Lem, who has been a physician since 2007, says that her “simple, clinician-focused, evidence-based” approach has enabled a rapid uptake: whereas Park Rx America took three years to enlist 1,000 doctors, Canada took one. And the program is already set to lay down deeper roots: Over the coming months, Lem will be working on an app to track time patients spent in nature, providing valuable data insight, and she is working with nature organizations to expand the venues applicable to the prescription.
The growth of programs facilitating access to nature comes at a critical moment. The World Health Organization (WHO) estimated that one in every eight people, or 970 million people around the world, were living with a mental disorder in 2019. But Covid-19 has exacerbated mental health problems, with the WHO reporting that the number rose by more than 25 percent in a year and that the two most common mental health conditions, depression and anxiety, cost the world economy $1 trillion annually. With 70 percent of the world’s population forecast to be living in cities by 2050, access to nature — which the WHO describes as “our greatest source of health and wellbeing” — is going to be both more challenging and more critical.

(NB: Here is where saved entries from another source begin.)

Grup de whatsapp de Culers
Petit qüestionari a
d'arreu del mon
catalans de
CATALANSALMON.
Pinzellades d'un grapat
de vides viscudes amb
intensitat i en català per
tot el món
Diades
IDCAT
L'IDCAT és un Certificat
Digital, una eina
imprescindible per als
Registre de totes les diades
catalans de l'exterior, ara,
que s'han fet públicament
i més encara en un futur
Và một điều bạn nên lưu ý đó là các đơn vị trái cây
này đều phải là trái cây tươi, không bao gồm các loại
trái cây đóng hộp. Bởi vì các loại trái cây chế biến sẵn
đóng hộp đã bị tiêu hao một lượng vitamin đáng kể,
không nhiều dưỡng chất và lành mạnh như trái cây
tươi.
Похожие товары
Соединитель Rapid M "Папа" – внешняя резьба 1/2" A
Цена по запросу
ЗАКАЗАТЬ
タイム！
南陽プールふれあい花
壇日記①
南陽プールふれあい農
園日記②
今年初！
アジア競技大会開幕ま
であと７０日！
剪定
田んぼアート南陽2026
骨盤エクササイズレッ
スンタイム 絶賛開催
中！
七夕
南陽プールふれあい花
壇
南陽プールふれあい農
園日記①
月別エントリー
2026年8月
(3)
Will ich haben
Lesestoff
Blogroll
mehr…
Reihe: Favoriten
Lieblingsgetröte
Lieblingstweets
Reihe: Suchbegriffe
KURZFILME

In recognition of the role that green prescriptions could play post-pandemic, in 2020 the UK government announced a £4 million (US $5 million) investment in a two-year pilot as part of its post-Covid recovery plan, with plans to scale up in the future.
Qian Sun, a reader in service design, policy and social innovation at London’s Royal College of Art, is among those analyzing the role of community-led groups in the UK, from gardening to cycling and farming, in what she terms “green social prescribing.”

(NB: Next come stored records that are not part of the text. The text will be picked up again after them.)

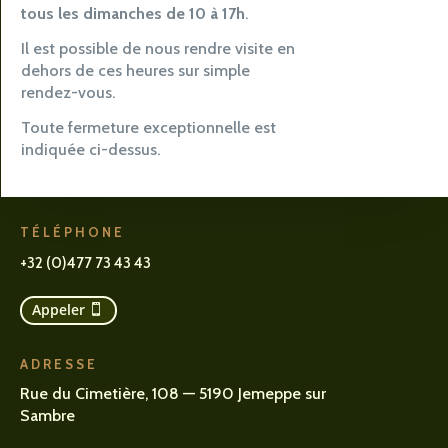
tous les dimanches de 10 à 17h
.
Il est possible de nous rendre visite en
dehors de ces heures sur simple
rendez-vous.
Toute fermeture exceptionnelle est
indiquée ci-dessus.
TÉLÉPHONE
+32 (0)477 73 43 43
Appeler
ADRESSE
Rue du Cimetière, 108 — 5190 Jemeppe sur
Sambre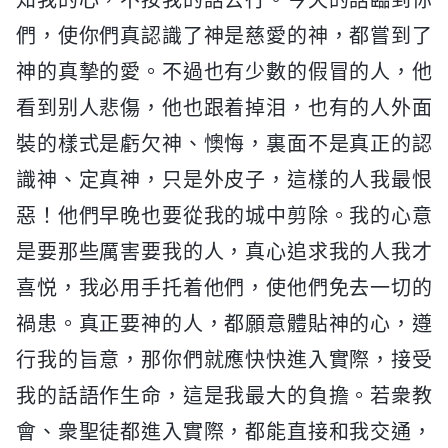
們，使你們真認識了神是慈愛的神，都嘗到了
神的真摯的愛。不過也有少數的假冒的人，他
看到别人悲傷，他也跟着掉泪，也有的人外面
裝的樣式是虧欠神、懊悔，裏面不是真正的認
識神、定真神，只是外皮子，這樣的人我最恨
惡！他們早晚也要從我的城中剪除。我的心意
是要那些厲害要我的人，真心追求我的人我才
喜悦，我必用手托着他們，使他們免去一切的
禍患。真正要神的人，都願意體貼神的心，遵
行我的旨意，那你們就應快快進入實際，接受
我的話語作生命，這是我最大的負擔。若衆教
會、衆聖徒都進入實際，都能直接和我交通，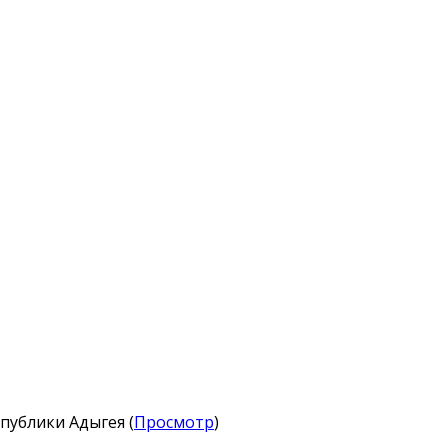
публики Адыгея (
Просмотр
)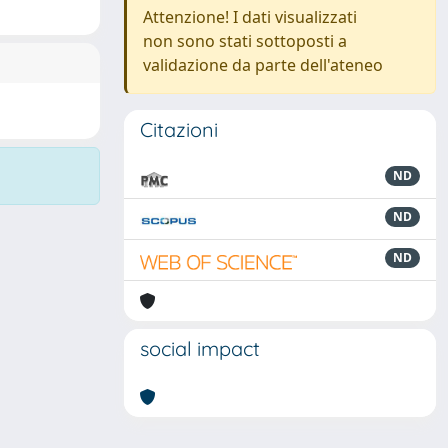
Attenzione! I dati visualizzati
non sono stati sottoposti a
validazione da parte dell'ateneo
Citazioni
ND
ND
ND
social impact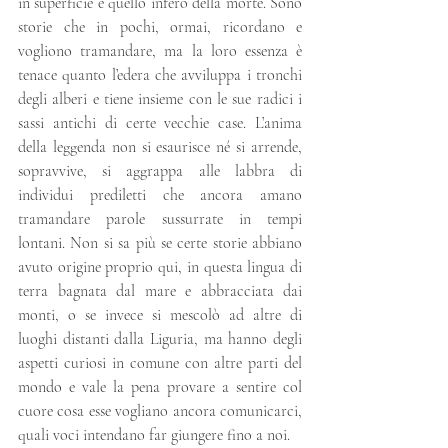
in superficie e quello infero della morte. Sono 
storie che in pochi, ormai, ricordano e 
vogliono tramandare, ma la loro essenza è 
tenace quanto l’edera che avviluppa i tronchi 
degli alberi e tiene insieme con le sue radici i 
sassi antichi di certe vecchie case. L’anima 
della leggenda non si esaurisce né si arrende, 
sopravvive, si aggrappa alle labbra di 
individui prediletti che ancora amano 
tramandare parole sussurrate in tempi 
lontani. Non si sa più se certe storie abbiano 
avuto origine proprio qui, in questa lingua di 
terra bagnata dal mare e abbracciata dai 
monti, o se invece si mescolò ad altre di 
luoghi distanti dalla Liguria, ma hanno degli 
aspetti curiosi in comune con altre parti del 
mondo e vale la pena provare a sentire col 
cuore cosa esse vogliano ancora comunicarci, 
quali voci intendano far giungere fino a noi.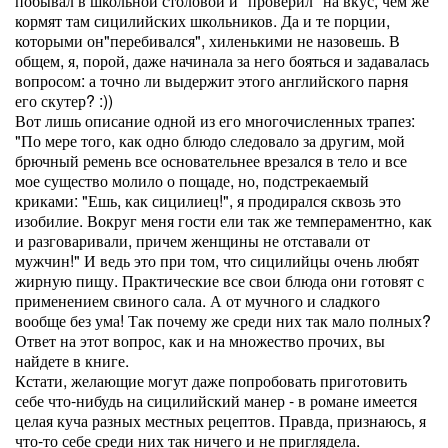
побывал в школьной столовой и "проверил" на вкус, чем же
кормят там сицилийских школьников. Да и те порции,
которыми он"перебивался", хиленькими не назовешь. В
общем, я, порой, даже начинала за него бояться и задавалась
вопросом: а точно ли выдержит этого английского парня
его скутер? :))
Вот лишь описание одной из его многочисленных трапез:
"По мере того, как одно блюдо следовало за другим, мой
брючный ремень все основательнее врезался в тело и все
мое существо молило о пощаде, но, подстрекаемый
криками: "Ешь, как сицилиец!", я продирался сквозь это
изобилие. Вокруг меня гости ели так же темпераментно, как
и разговаривали, причем женщины не отставали от
мужчин!" И ведь это при том, что сицилийцы очень любят
жирную пищу. Практические все свои блюда они готовят с
применением свиного сала. А от мучного и сладкого
вообще без ума! Так почему же среди них так мало полных?
Ответ на этот вопрос, как и на множество прочих, вы
найдете в книге.
Кстати, желающие могут даже попробовать приготовить
себе что-нибудь на сицилийский манер - в романе имеется
целая куча разных местных рецептов. Правда, признаюсь, я
что-то себе среди них так ничего и не приглядела.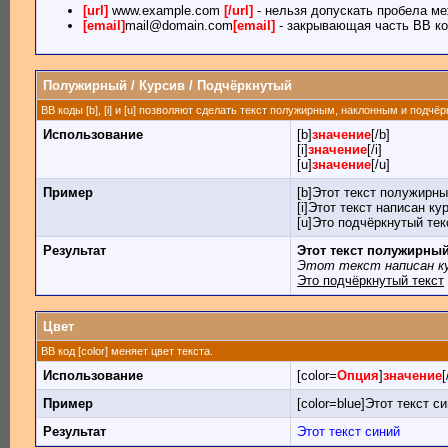
[url]
www.example.com
[/url]
- нельзя допускать пробела ме
[email]
mail@domain.com
[email]
- закрывающая часть BB ко
Полужирный / Курсив / Подчёркнутый
BB коды [b], [i] и [u] позволяют сделать текст полужирным, наклонным и подчё
Использование
[b]
значение
[/b]
[i]
значение
[/i]
[u]
значение
[/u]
Пример
[b]Этот текст полужирны
[i]Этот текст написан кур
[u]Это подчёркнутый текс
Результат
Этот текст полужирны
Этот текст написан к
Это подчёркнутый текст
Цвет
BB код [color] меняет цвет текста.
Использование
[color=
Опция
]
значение
[
Пример
[color=blue]Этот текст си
Результат
Этот текст синий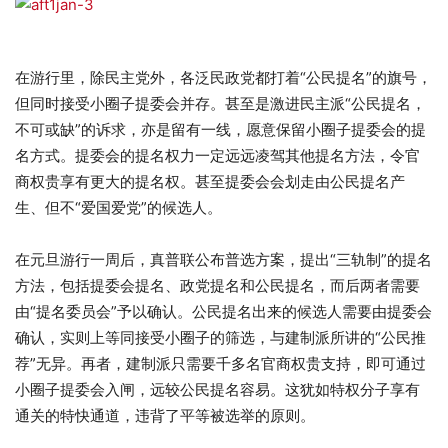
在游行里，除民主党外，各泛民政党都打着“公民提名”的旗号，
但同时接受小圈子提委会并存。甚至是激进民主派“公民提名，
不可或缺”的诉求，亦是留有一线，愿意保留小圈子提委会的提
名方式。提委会的提名权力一定远远凌驾其他提名方法，令官
商权贵享有更大的提名权。甚至提委会会划走由公民提名产
生、但不“爱国爱党”的候选人。
在元旦游行一周后，真普联公布普选方案，提出“三轨制”的提名
方法，包括提委会提名、政党提名和公民提名，而后两者需要
由“提名委员会”予以确认。公民提名出来的候选人需要由提委会
确认，实则上等同接受小圈子的筛选，与建制派所讲的“公民推
荐”无异。再者，建制派只需要千多名官商权贵支持，即可通过
小圈子提委会入闸，远较公民提名容易。这犹如特权分子享有
通关的特快通道，违背了平等被选举的原则。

“Most governments focus on how you can treat people with medical intervention,” says Sun, whose research is focusing on Bradford and Walsall, home to some of the most underprivileged communities in the UK. “But investment for non-medical intervention into health is new, even though these activities take place everywhere.”
According to Sun, however, many of the programs currently in place are informal and volunteer-led, meaning they could easily disappear, and significant work needs to be done to create a fluid mechanism for patient referral nationwide. Another concern is the unequal access to green spaces, with the poorest often the least well served. “These are problems we are trying to identify and solve,” she says.
But for now, Marjorie Schurman continues to rediscover her joy in the verdant surroundings of the Pacific Northwest. Ever the cheeky character, dubbing herself “the Queen of Forest Bathing,” Schurman even celebrated a recent birthday by donning a tiara and climbing into her neighbor’s bathtub-turned-flowerbed.
“If I start to feel the depression again, maybe I pick something out of the dirt,” says Schurman. “If I’m upset, I go out. Whether I have a piece of paper or not, I’m continuing to go out into the green every day.”